2.              The compromise be approved.

3.              The Defendant, within 21 days after service of a copy of this Order on the Defendant’s Solicitors, pay the sum of $750,000 to the Senior Master of the Supreme Court for the benefit of the Plaintiff.

4.              The party/party costs of the Plaintiff, including reserved costs, costs of transcript and the costs of this application be taxed in default of agreement and paid by the Defendant.
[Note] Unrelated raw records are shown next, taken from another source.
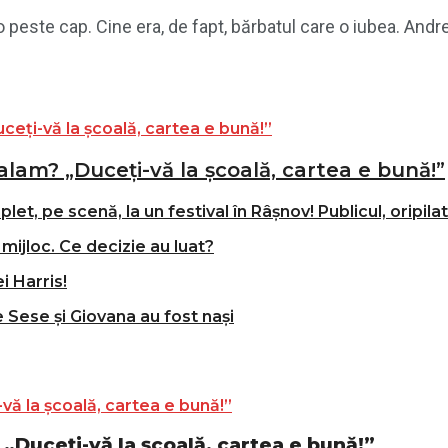
 peste cap. Cine era, de fapt, bărbatul care o iubea. Andre
alam? „Duceți-vă la școală, cartea e bună!”
t, pe scenă, la un festival în Râșnov! Publicul, oripila
mijloc. Ce decizie au luat?
i Harris!
e Sese și Giovana au fost nași
„Duceți-vă la școală, cartea e bună!”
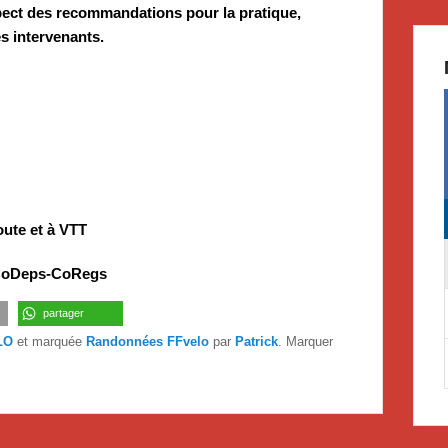
spect des recommandations pour la pratique,
s intervenants.
ute et à VTT
CoDeps-CoRegs
partager
LO
et marquée
Randonnées FFvelo
par
Patrick
. Marquer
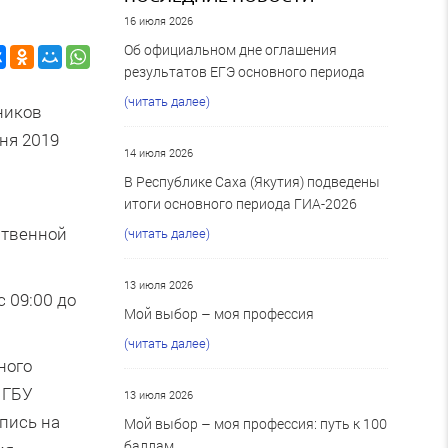
16 июля 2026
Об официальном дне оглашения
результатов ЕГЭ основного периода
(читать далее)
ников
ня 2019
14 июля 2026
В Республике Саха (Якутия) подведены
итоги основного периода ГИА-2026
ственной
(читать далее)
13 июля 2026
с 09:00 до
Мой выбор – моя профессия
(читать далее)
ного
 ГБУ
13 июля 2026
апись на
Мой выбор – моя профессия: путь к 100
баллам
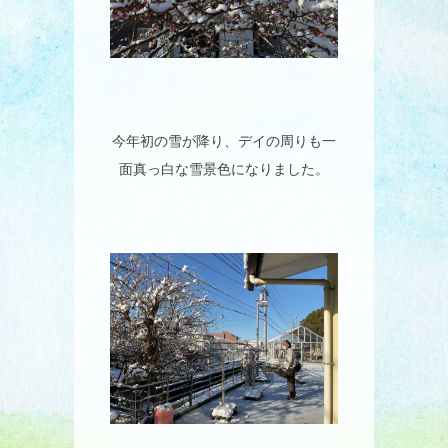
今年初の雪が降り、デイの周りも一
面真っ白な雪景色になりました。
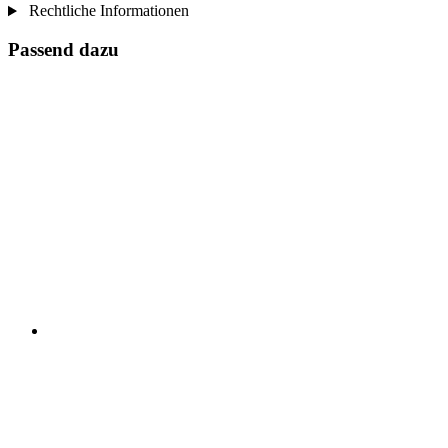
Rechtliche Informationen
Passend dazu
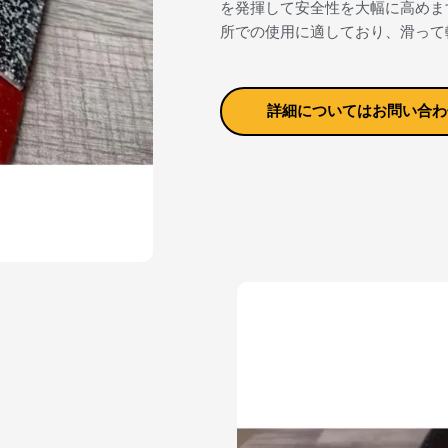
を発揮して安全性を大幅に高めま
所での使用に適しており、滑って
詳細についてはお問い合わ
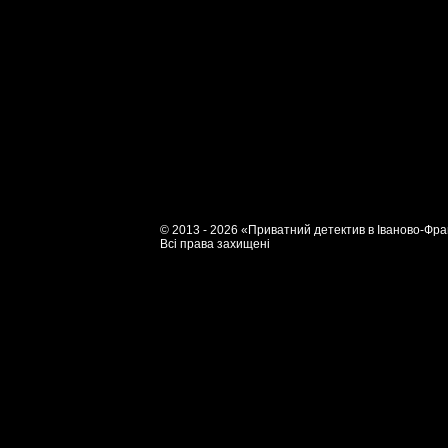
© 2013 - 2026 «Приватний детектив в Іваново-Фра
Всі права захищені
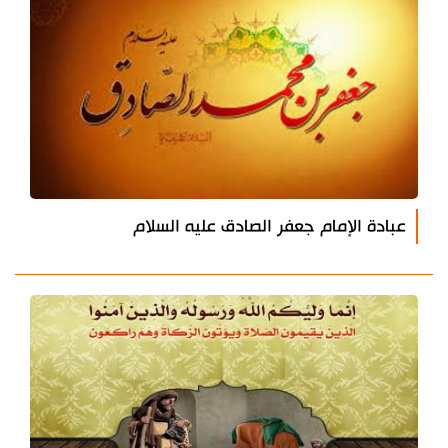
عبادة الإمام جعفر الصادق عليه السلام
5.      Subject to any further order, the Senior Master invest $750,000 for the benefit of the Plaintiff.

6.              The Plaintiff’s Solicitors be granted leave to apply to the Senior Master (funds in Court) for payment of Solicitor/client costs.

7.              Upon payment of the sum referred to in paragraph 3 and the costs referred to in paragraph 4, the proceeding be forever stayed.

8.              Each party have liberty to apply.

9.              The exhibits to the Affidavit of the Plaintiff’s Solicitor and a transcript of this application be transmitted to the Solicitor to the Senior Master.

10.            Pursuant to Rule 60.04 of the Rules of the Court, the order be drawn up by the Solicitors for the Plaintiff and signed by the Judge.